RECORDS PROVIDED Start Marker

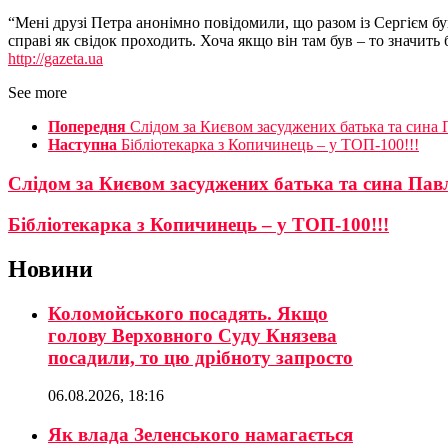
“Мені друзі Петра анонімно повідомили, що разом із Сергієм був
справі як свідок проходить. Хоча якщо він там був – то значить 
http://gazeta.ua
See more
Попередня
Слідом за Києвом засуджених батька та сина 
Наступна
Бібліотекарка з Копичинець – у ТОП-100!!!
Слідом за Києвом засуджених батька та сина Пав
Бібліотекарка з Копичинець – у ТОП-100!!!
Новини
Коломойського посадять. Якщо
голову Верховного Суду Князева
посадили, то цю дрібноту запросто
06.08.2026, 18:16
Як влада Зеленського намагається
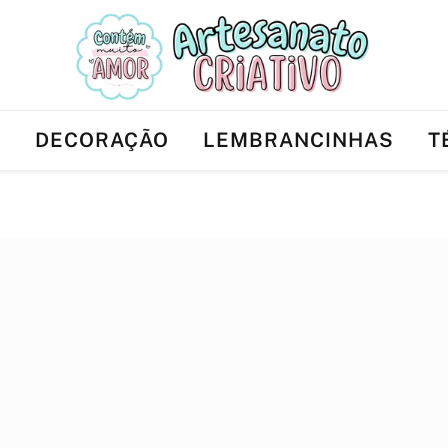
Ê
DECORAÇÃO
LEMBRANCINHAS
T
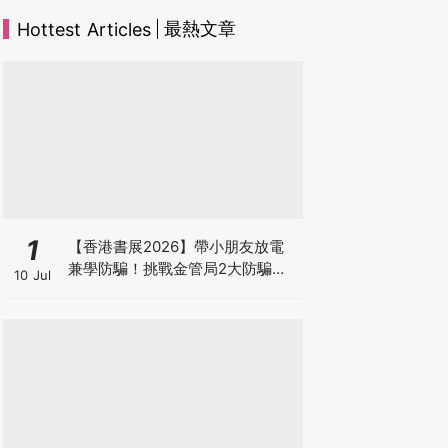
最熱文章
Hottest Articles
1
【香港書展2026】帶小朋友放電
兼學防騙！挑戰金管局2大防騙遊
10 Jul
戲、贏「嗱喳蕉」購物袋及多款驚
喜紀念品！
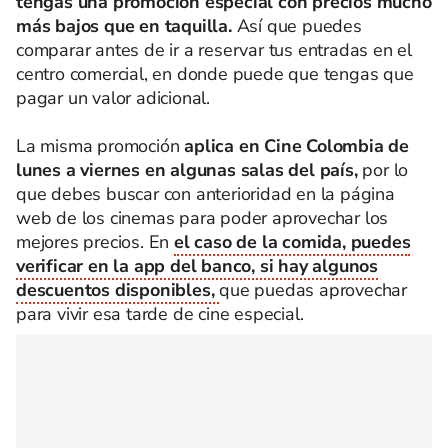
tengas una promoción especial con precios mucho
más bajos que en taquilla.
Así que puedes
comparar antes de ir a reservar tus entradas en el
centro comercial, en donde puede que tengas que
pagar un valor adicional.
La misma promoción
aplica en Cine Colombia de
lunes a viernes en algunas salas del país,
por lo
que debes buscar con anterioridad en la página
web de los cinemas para poder aprovechar los
mejores precios. En
el caso de la comida, puedes
verificar en la app del banco, si hay algunos
descuentos disponibles,
que puedas aprovechar
para vivir esa tarde de cine especial.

RECORDS PROVIDED End Marker

I'd like the material duplicated exactly, without its pictures.

* ANSWER BELOW
“Мені друзі Петра анонімно повідомили, що разом із Сергієм був
справі як свідок проходить. Хоча якщо він там був – то значить 
http://gazeta.ua
See more
Попередня
Слідом за Києвом засуджених батька та сина 
Наступна
Бібліотекарка з Копичинець – у ТОП-100!!!
Слідом за Києвом засуджених батька та сина Пав
Бібліотекарка з Копичинець – у ТОП-100!!!
Новини
Коломойського посадять. Якщо
голову Верховного Суду Князева
посадили, то цю дрібноту запросто
06.08.2026, 18:16
Як влада Зеленського намагається
Ê
DECORAÇÃO
LEMBRANCINHAS
T
最熱文章
Hottest Articles
1
【香港書展2026】帶小朋友放電
兼學防騙！挑戰金管局2大防騙遊
10 Jul
戲、贏「嗱喳蕉」購物袋及多款驚
喜紀念品！
tengas una promoción especial con precios mucho
más bajos que en taquilla.
Así que puedes
comparar antes de ir a reservar tus entradas en el
centro comercial, en donde puede que tengas que
pagar un valor adicional.
La misma promoción
aplica en Cine Colombia de
lunes a viernes en algunas salas del país,
por lo
que debes buscar con anterioridad en la página
web de los cinemas para poder aprovechar los
mejores precios. En
el caso de la comida, puedes
verificar en la app del banco, si hay algunos
descuentos disponibles,
que puedas aprovechar
para vivir esa tarde de cine especial.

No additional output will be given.